INGMAR BERGMAN – VERMÄCHTNIS EINES JAHRHUNDERTGENIES

Margarethe Von Trotta

Scen.: Felix Moeller. F.: Börres Weiffenbach. M.: Bettina Böhler. Int.: Liv Ullmann, Ruben Östlund, Olivier Assayas, Mia Hansen-Løve, Carlos Saura, Gunnel Lindblom, Jean-Claude Carrière, Julia Dufvenius, Gaby Dohm, Daniel Bergman, Rita Russek. Prod.: Guy Amon, Benjamin Seikel, Stéphane Sorlat, C-Films, Mondex&cie DCP. D. 95’. Bn e Col.

info_outline
T. it.: Italian title. T. int.: International title. T. alt.: Alternative title. Sog.: Story. Scen.: Screenplay. F.: Cinematography. M.: Editing. Scgf.: Set Design. Mus.: Music. Int.: Cast. Prod.: Production Company. L.: Length. D.: Running Time. f/s: Frames per second. Bn.: Black e White. Col.: Color. Da: Print source

Film Notes

Margarethe von Trotta delves deep into the life and the character of Ingmar Bergman, with a particular view to showing the role of women, who were more central to Bergman’s practice than any other filmmaker’s. She acts as a guide, narrating this film, giving her point of view as an experienced director in her own right on Bergman’s work and on specific scenes from his films.
What place does Bergman occupy in the minds of today’s filmmakers? In order to answer this question, von Trotta recruits internationally famous actors and directors from a range of different walks of cinema and countries, such as Carlos Saura, Olivier Assayas, Ruben Östlund and Mia Hansen-Løve… The latter is a thirty-six-year-old director whose work contains many strong references to Bergman. Are we witnessing a Bergman revival? Von Trotta angles her interviews to discover which scenes prove most inspirational, where Bergman’s influence shows in their work and what trace, more generally, remains in today’s cinema: subject-matter, characters, relevance.
Ingmar Bergman would have been delighted to learn that ten years after his death Margarethe von Trotta was making a film about him, not just because her movie Two German Sisters was one of his favourite films, but also because she is a woman and he felt a peculiar empathy for women.
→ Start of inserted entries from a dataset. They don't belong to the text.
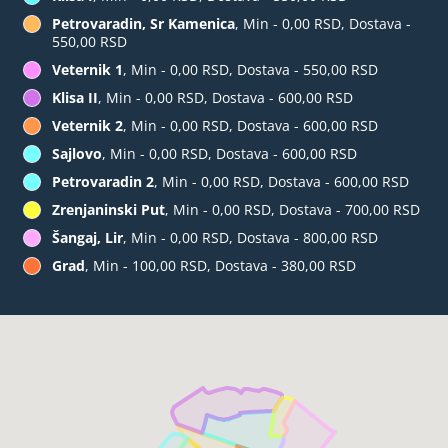
Petrovaradin, Sr Kamenica
, Min - 0,00 RSD, Dostava -
550,00 RSD
Veternik 1
, Min - 0,00 RSD, Dostava - 550,00 RSD
Klisa II
, Min - 0,00 RSD, Dostava - 600,00 RSD
Veternik 2
, Min - 0,00 RSD, Dostava - 600,00 RSD
Sajlovo
, Min - 0,00 RSD, Dostava - 600,00 RSD
Petrovaradin 2
, Min - 0,00 RSD, Dostava - 600,00 RSD
Zrenjaninski Put
, Min - 0,00 RSD, Dostava - 700,00 RSD
Šangaj, Lir
, Min - 0,00 RSD, Dostava - 800,00 RSD
Grad
, Min - 100,00 RSD, Dostava - 380,00 RSD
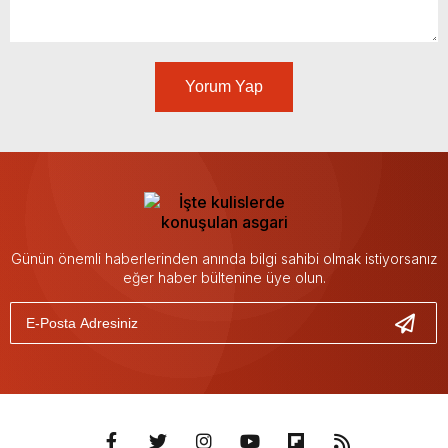
Yorum Yap
Günün önemli haberlerinden anında bilgi sahibi olmak istiyorsanız
eğer haber bültenine üye olun.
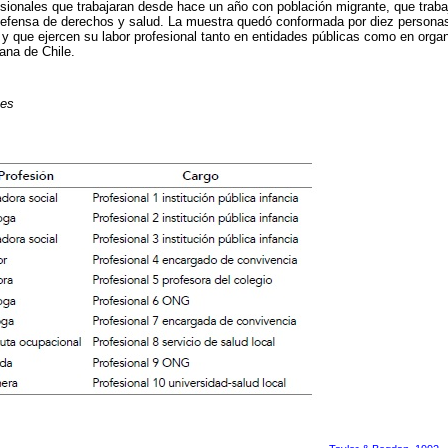
ofesionales que trabajaran desde hace un año con población migrante, que trab
 defensa de derechos y salud. La muestra quedó conformada por diez personas
y que ejercen su labor profesional tanto en entidades públicas como en orga
tana de Chile.
tes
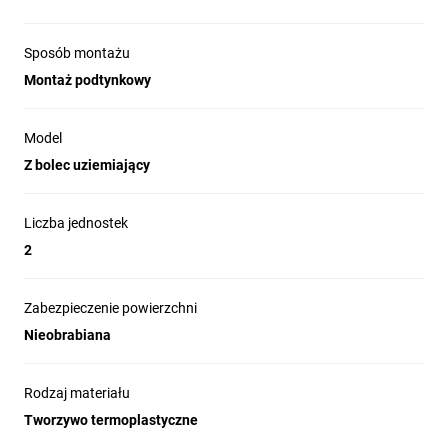
Sposób montażu
Montaż podtynkowy
Model
Z bolec uziemiający
Liczba jednostek
2
Zabezpieczenie powierzchni
Nieobrabiana
Rodzaj materiału
Tworzywo termoplastyczne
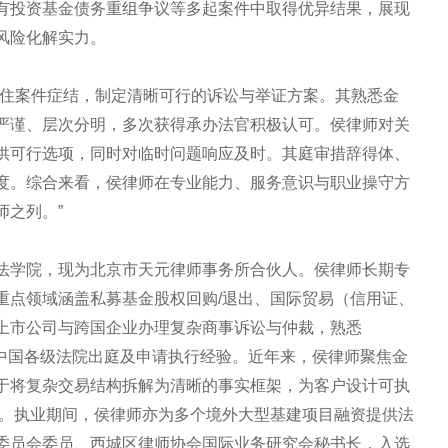
有投资基金债务重组争议等多起案件中取得优异结果，展现
风险化解实力。
抓住案件症结，制定清晰可行的诉讼与举证方案。其熟悉金
严谨、层次分明，多次获得承办法官积极认可。侯律师对关
供可行选项，同时对临时问题响应及时。其庭审措辞得体、
度。综合来看，侯律师在专业能力、服务意识与职业操守方
师之列。”
法学院，现为北京市天元律师事务所合伙人。侯律师长期专
重点领域涵盖私募基金股权回购/退出、国际贸易（信用证、
上市公司与跨国企业办理复杂商事诉讼与仲裁，熟悉
备在中国各级法院出庭及申请执行经验。近年来，侯律师聚焦金
于将复杂交易结构拆解为清晰的事实框架，为客户设计可执
冲。执业期间，侯律师亦为多个境外大型基建项目融资提供法
委员会委员、西城区律师协会国际业务研究会秘书长，入选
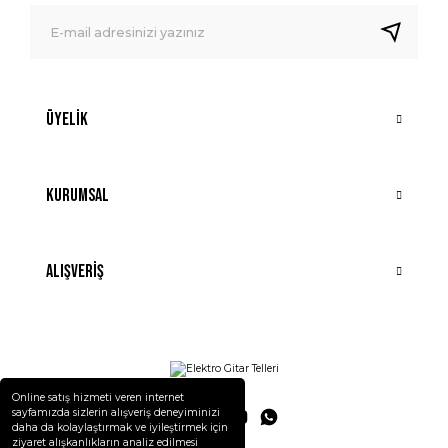
Üyelik
Kurumsal
Alışveriş
Online satış hizmeti veren internet
sayfamızda sizlerin alışveriş deneyiminizi
daha da kolaylaştırmak ve iyileştirmek için
ziyaret alışkanlıkların analiz edilmesi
As he said himself, “There are several women inside me”. In this sense, this film also shows Ingmar Bergman as a tireless advocate for women on either side of the camera. Wim Wenders is quoted as saying that Bergman’s films were obscured by an “opaque screen of opinion” and that they merited to be seen afresh, “without prejudice”. This is what von Trotta’s documentary sets out to do. Her commentary, her eye and the eye of a new generation of actors and filmmakers together renew the way we see Bergman: an entire century of filmmaking seen through the prism of today’s filmmakers.
“At the end of this documentary, I show myself leaning against a big rock by the sea. I feel tiny beside the master that is Bergman. The rock stands for him. It protects me. I stand in the friendly shade of this big rock”.